There would be more kids in the hallway but keeping 6 feet apart at the elementary isn’t difficult and teachers make sure students stay on one side while traveling.

Bushey said that’s why the current hybrid system has worked so well – it has kept the kids safe.

She suggested doing it until the end of the semester, at which point Thomas pointed out at that time they will likely say again it is working so well, let’s keep doing it.

Sharninghouse’s biggest concern was if they stay hybrid, what will be done at the end of the semester.

“It’s going to be the same question we have then,” he said.

Thomas said a lot of pressure is being put on the students at home with older siblings watching the younger ones.

There was lengthy discussion over whether the teacher sent home would have to use sick leave, why she is still teaching and why a substitute wasn’t brought in to teach the children in the classroom.

A substitute wasn’t needed as the teacher could still teach from home, it was explained. If they were sick, a sub would be brought in.

“We’re staying as is,” Delaney said after the meeting. “Until a date is given.”

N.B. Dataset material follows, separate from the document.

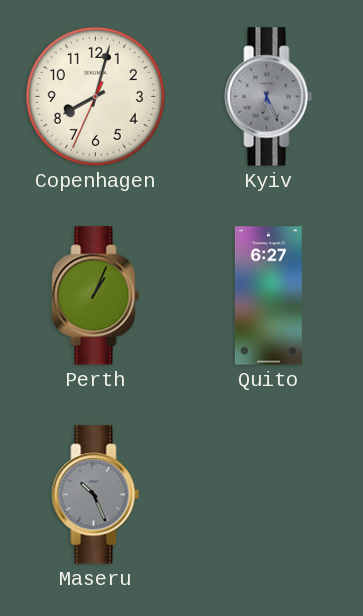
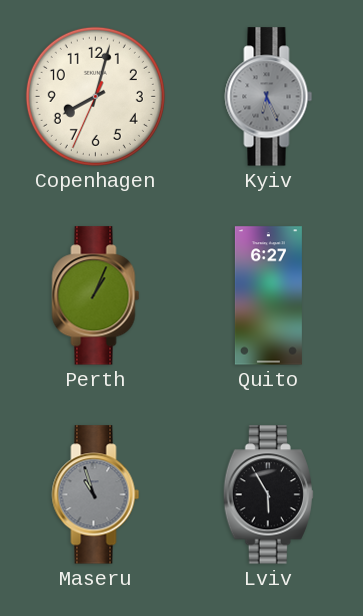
Maseru: 10:26 -> 10:57
Lviv: none -> 5:55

Classes started Aug. 20 with one group on that Thursday and the second group on Aug. 21. The full hybrid model started Aug. 24.

Group North is attending school on Monday and Tuesday each week, while Group Baltimore is attending Thursday and Friday each week.

Wednesdays is spent deep cleaning.

Delaney said around 50 of the district’s 700 students have chosen to take classes online until the end of the semester. At which time they can decided to return to the classroom. Students can enter the online option whenever they want.